▶ _Task description_
Please look for the string "flag" below and report every line in which it occurs.

▶ _Task inputs_
═══
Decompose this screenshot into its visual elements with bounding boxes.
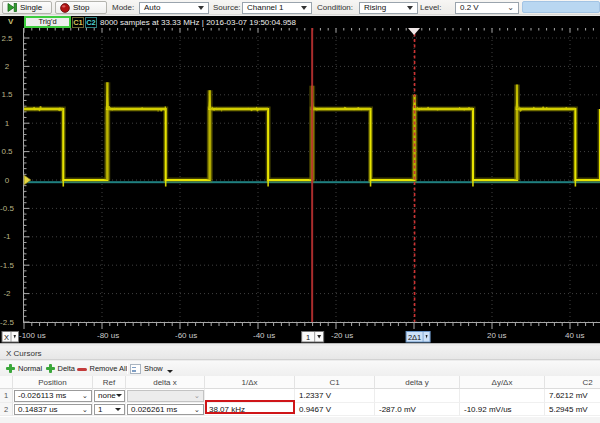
- chevron-down-icon: ⌄: [507, 4, 514, 12]
- scope-plot: 2.521.510.50-0.5-1-1.5-2-2.5-100 us-80 u…: [0, 28, 600, 343]
- c1-noise-dot: [533, 107, 535, 109]
- c1-noise-dot: [463, 109, 465, 111]
- row1-delta-y-cell: [375, 389, 460, 403]
- chevron-down-icon: [167, 370, 173, 373]
- column-header-ref[interactable]: Ref: [93, 376, 126, 389]
- row1-ref-select[interactable]: none: [94, 390, 125, 402]
- toolbar-separator: [127, 363, 128, 374]
- c1-noise-dot: [33, 107, 35, 109]
- cursor-1-flag[interactable]: [302, 332, 324, 343]
- column-header-c1[interactable]: C1: [295, 376, 375, 389]
- level-label: Level:: [420, 0, 441, 15]
- add-normal-cursor-label: Normal: [18, 364, 42, 373]
- level-slider-strip[interactable]: [522, 1, 600, 13]
- column-header-dy-dx[interactable]: Δy/Δx: [460, 376, 545, 389]
- c1-noise-dot: [160, 109, 162, 111]
- c1-noise-dot: [39, 109, 41, 111]
- column-header-position[interactable]: Position: [13, 376, 93, 389]
- chevron-down-icon: ⌄: [194, 406, 200, 413]
- row1-c1-cell: 1.2337 V: [295, 389, 375, 403]
- c1-noise-dot: [357, 107, 359, 109]
- row2-dy-dx-cell: -10.92 mV/us: [460, 403, 545, 417]
- cursor-2-flag-label: 2Δ1: [408, 333, 421, 342]
- c1-noise-dot: [437, 109, 439, 111]
- highlight-annotation-box: [205, 400, 295, 414]
- row1-position-value: -0.026113 ms: [15, 391, 82, 400]
- c1-noise-dot: [459, 107, 460, 108]
- plus-icon: [6, 364, 15, 373]
- y-axis-tick-label: 0.5: [1, 147, 13, 156]
- column-header-rownum: [0, 376, 13, 389]
- source-label: Source:: [213, 0, 241, 15]
- c1-noise-dot: [141, 107, 143, 109]
- row1-dy-dx-cell: [460, 389, 545, 403]
- mode-label: Mode:: [112, 0, 134, 15]
- c1-noise-dot: [565, 107, 567, 109]
- c1-noise-dot: [164, 106, 166, 108]
- x-axis-tick-label: 20 us: [487, 331, 507, 340]
- show-menu-button[interactable]: Show: [130, 362, 173, 375]
- c1-noise-dot: [562, 108, 563, 109]
- level-combobox[interactable]: 0.2 V ⌄: [455, 2, 519, 14]
- y-axis-tick-label: 0: [5, 176, 10, 185]
- waveforms-scope-window: Single Stop Mode: Auto Source: Channel 1…: [0, 0, 600, 423]
- stop-button[interactable]: Stop: [55, 1, 107, 14]
- add-normal-cursor-button[interactable]: Normal: [6, 362, 42, 375]
- column-header-delta-x[interactable]: delta x: [126, 376, 205, 389]
- dropdown-arrow-icon: [407, 6, 413, 10]
- channel2-toggle[interactable]: C2: [85, 17, 97, 28]
- c1-noise-dot: [250, 109, 252, 111]
- x-cursors-panel-title: X Cursors: [6, 349, 42, 358]
- y-axis-tick-label: -2.5: [0, 318, 14, 327]
- cursors-table: Position Ref delta x 1/Δx C1 delta y Δy/…: [0, 376, 600, 417]
- row1-delta-x-combobox: ⌄: [127, 390, 204, 402]
- x-axis-tick-label: -80 us: [97, 331, 119, 340]
- c1-noise-dot: [345, 107, 346, 108]
- c1-noise-dot: [360, 109, 362, 111]
- row2-position-combobox[interactable]: 0.14837 us ⌄: [14, 404, 92, 416]
- dropdown-arrow-icon: [116, 394, 122, 397]
- single-acquisition-icon: [7, 3, 17, 12]
- y-axis-tick-label: -1.5: [0, 261, 14, 270]
- column-header-delta-y[interactable]: delta y: [375, 376, 460, 389]
- source-select[interactable]: Channel 1: [242, 2, 312, 14]
- stop-button-label: Stop: [73, 3, 89, 12]
- row2-ref-select[interactable]: 1: [94, 404, 125, 416]
- x-cursors-toolbar: Normal Delta Remove All Show: [0, 361, 600, 376]
- dropdown-arrow-icon: [198, 6, 204, 10]
- minus-icon: [77, 368, 87, 371]
- c1-noise-dot: [164, 109, 166, 111]
- condition-select[interactable]: Rising: [359, 2, 418, 14]
- mode-select[interactable]: Auto: [139, 2, 209, 14]
- condition-label: Condition:: [317, 0, 353, 15]
- stop-icon: [60, 3, 70, 13]
- row2-number: 2: [0, 403, 13, 417]
- single-button-label: Single: [20, 3, 42, 12]
- y-axis-tick-label: -0.5: [0, 204, 14, 213]
- c1-noise-dot: [213, 109, 215, 111]
- column-header-c2[interactable]: C2: [545, 376, 600, 389]
- acquisition-info-text: 8000 samples at 33.33 MHz | 2016-03-07 1…: [100, 18, 296, 27]
- c1-noise-dot: [468, 107, 470, 109]
- row1-number: 1: [0, 389, 13, 403]
- x-cursors-panel-header: X Cursors: [0, 346, 600, 360]
- y-axis-unit-label[interactable]: V: [8, 17, 13, 26]
- add-delta-cursor-button[interactable]: Delta: [46, 362, 76, 375]
- single-button[interactable]: Single: [2, 1, 52, 14]
- row2-c1-cell: 0.9467 V: [295, 403, 375, 417]
- y-axis-tick-label: -1: [3, 232, 11, 241]
- condition-value: Rising: [360, 3, 407, 13]
- show-columns-icon: [130, 364, 141, 374]
- row1-position-combobox[interactable]: -0.026113 ms ⌄: [14, 390, 92, 402]
- c1-noise-dot: [247, 108, 249, 110]
- remove-all-cursors-button[interactable]: Remove All: [77, 362, 128, 375]
- channel1-toggle[interactable]: C1: [72, 17, 84, 28]
- x-axis-tick-label: -100 us: [19, 331, 46, 340]
- level-value: 0.2 V: [456, 3, 507, 13]
- c1-noise-dot: [353, 109, 355, 111]
- scope-plot-area: 2.521.510.50-0.5-1-1.5-2-2.5-100 us-80 u…: [0, 28, 600, 343]
- row2-delta-x-combobox[interactable]: 0.026261 ms ⌄: [127, 404, 204, 416]
- column-header-inv-dx[interactable]: 1/Δx: [205, 376, 295, 389]
- row2-position-value: 0.14837 us: [15, 405, 82, 414]
- cursor-1-flag-label: 1: [306, 333, 310, 342]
═══
▶ _Expected output_
- cursor-1-flag[interactable]: [302, 332, 324, 343]
- cursor-2-flag-label: 2Δ1: [408, 333, 421, 342]
- cursor-1-flag-label: 1: [306, 333, 310, 342]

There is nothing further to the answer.